The Saltire Society Literary Awards rely on expert panels of judges, helping us recognise a range of works from first published books to poetry.
Literary Awards Judging Panels 2019
Lesley McDowell is an author and editorial consultant, and for twenty years was a full-time literary critic for The Herald, The Scotsman and The Independent on Sunday. She has published two novels, The Picnic and Unfashioned Creatures, as well as a non-fiction study, Between the Sheets: The Literary Liaisons of Nine 20th Century Women Writers. She is the recipient of two Creative Scotland awards and in 2014 was Writer-in-Residence at Gladstone's Library. She chairs regularly at Aye Write, the Edinburgh International Book Festival and Wigtown Book Festival, and is co-founder of Open the Door, Scotland's only women writers festival.
Rosemary Ward is the current director of programmes at the Scottish Book Trust. She was formerly the director of the Gaelic Books Council.
Ali Bowden is the Director of Edinburgh UNESCO City of Literature Trust. Prior to joining the trust in 2006 she spent 10 years working in book publishing in Scotland, such as a commissioning editor at Polygon, and right manager at Edinburgh University Press. She has also worked variously in journalism, and several Scottish arts and culture committees as a speaker, chairing events and as an advisor.
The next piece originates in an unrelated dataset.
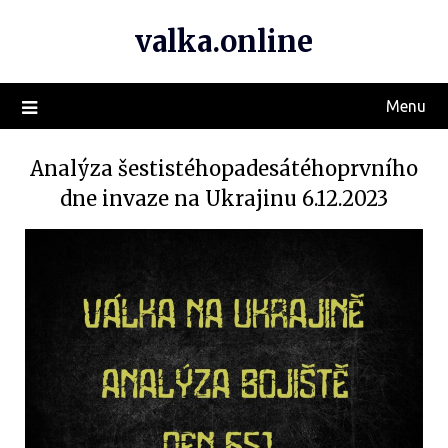
valka.online
Menu
Analýza šestistéhopadesátéhoprvního
dne invaze na Ukrajinu 6.12.2023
Ken Cockburn is a published poet, freelance writer, translator, editor and writing tutor. His first collection of poems Souvenirs and homelands was shortlisted for a Saltire Award in 1998. He also now runs Edinburgh Poetry Tours.
Alasdair McKillop is a regular reviewer of fiction and non-fiction books for publications including the Scottish Review of Books, The Herald/Sunday Herald, the New Statesman and The Times Literary Supplement. He participated in the first Emerging Critics programme supported by Creative Scotland and run by the Scottish Review of Books. He has an undergraduate degree in history and politics and a postgraduate degree in Scottish history from the University of Edinburgh, where he also tutored for a time. Alasdair currently works as Head of Monitoring at Newsdirect.
First Book Judges
Eleanor Collins is Editorial Director at Floris Books in Edinburgh. She has many years experience assessing and editing quality fiction, non-fiction and children’s books in Scotland, England and Australia. She has led bespoke professional development workshops for editors drawing on her academic background in narrative theory and the novel.
Laura E Waddell
Laura Waddell is UK Publishing Director of Tramp Press, columnist for the Scotsman, sits on the board of Gutter magazine, and has contributed to the BBC, Guardian, Times Literary Supplement and an array of anthology publications.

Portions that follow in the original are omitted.